— EXERCISE INSTRUCTIONS —
Your answer should be every line from the records that contains "StarLight".

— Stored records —
******************************

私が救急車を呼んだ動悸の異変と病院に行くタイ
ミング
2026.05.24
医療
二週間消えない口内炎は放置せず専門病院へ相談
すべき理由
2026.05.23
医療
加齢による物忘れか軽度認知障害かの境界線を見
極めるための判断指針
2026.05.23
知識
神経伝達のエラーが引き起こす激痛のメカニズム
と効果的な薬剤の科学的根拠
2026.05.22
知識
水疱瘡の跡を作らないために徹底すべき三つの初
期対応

******************************

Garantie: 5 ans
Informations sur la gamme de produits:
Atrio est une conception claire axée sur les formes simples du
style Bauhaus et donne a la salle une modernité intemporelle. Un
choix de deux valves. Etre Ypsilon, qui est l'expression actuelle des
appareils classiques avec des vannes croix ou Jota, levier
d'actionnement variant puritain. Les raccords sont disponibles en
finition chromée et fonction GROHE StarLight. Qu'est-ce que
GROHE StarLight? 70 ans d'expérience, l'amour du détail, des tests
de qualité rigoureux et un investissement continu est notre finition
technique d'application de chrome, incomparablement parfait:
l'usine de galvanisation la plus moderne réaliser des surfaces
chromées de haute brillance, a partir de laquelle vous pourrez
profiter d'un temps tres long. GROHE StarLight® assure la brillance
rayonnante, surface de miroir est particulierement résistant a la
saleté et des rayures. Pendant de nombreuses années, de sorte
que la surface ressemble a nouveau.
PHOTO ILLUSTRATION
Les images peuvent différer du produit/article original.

******************************

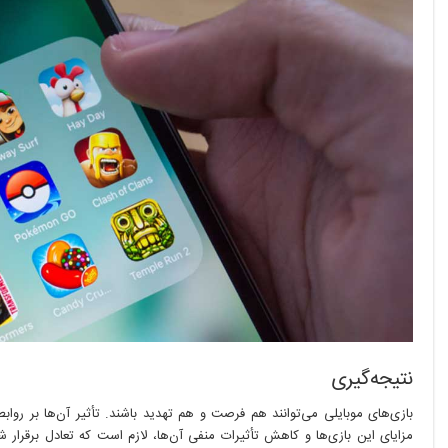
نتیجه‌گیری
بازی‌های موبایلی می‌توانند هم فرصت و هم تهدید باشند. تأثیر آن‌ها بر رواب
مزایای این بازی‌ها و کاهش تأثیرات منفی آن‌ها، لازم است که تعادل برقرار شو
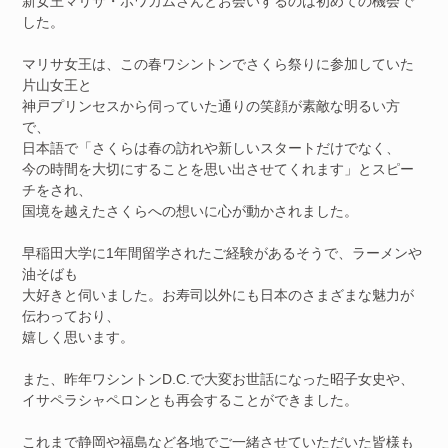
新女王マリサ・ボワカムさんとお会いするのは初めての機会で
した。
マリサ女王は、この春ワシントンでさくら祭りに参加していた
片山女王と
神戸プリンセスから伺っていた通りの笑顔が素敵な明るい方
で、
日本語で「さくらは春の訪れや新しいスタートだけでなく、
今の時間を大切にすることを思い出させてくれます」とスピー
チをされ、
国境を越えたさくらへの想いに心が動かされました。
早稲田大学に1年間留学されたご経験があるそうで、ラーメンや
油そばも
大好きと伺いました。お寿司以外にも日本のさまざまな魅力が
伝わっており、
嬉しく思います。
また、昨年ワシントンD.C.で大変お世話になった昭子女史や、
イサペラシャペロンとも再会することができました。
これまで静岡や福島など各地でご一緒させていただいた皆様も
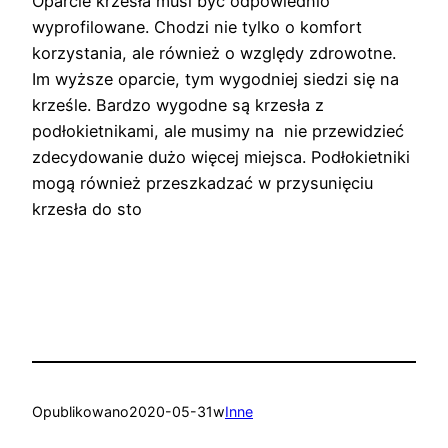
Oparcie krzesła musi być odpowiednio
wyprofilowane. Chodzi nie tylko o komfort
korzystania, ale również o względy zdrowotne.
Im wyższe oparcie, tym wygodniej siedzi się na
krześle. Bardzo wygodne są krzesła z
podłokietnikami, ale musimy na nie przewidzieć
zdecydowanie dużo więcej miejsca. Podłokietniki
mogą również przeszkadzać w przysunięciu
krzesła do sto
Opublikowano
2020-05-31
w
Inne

******************************

— SOLUTION TO THIS EXERCISE —
finition chromée et fonction GROHE StarLight. Qu'est-ce que
GROHE StarLight? 70 ans d'expérience, l'amour du détail, des tests
profiter d'un temps tres long. GROHE StarLight® assure la brillance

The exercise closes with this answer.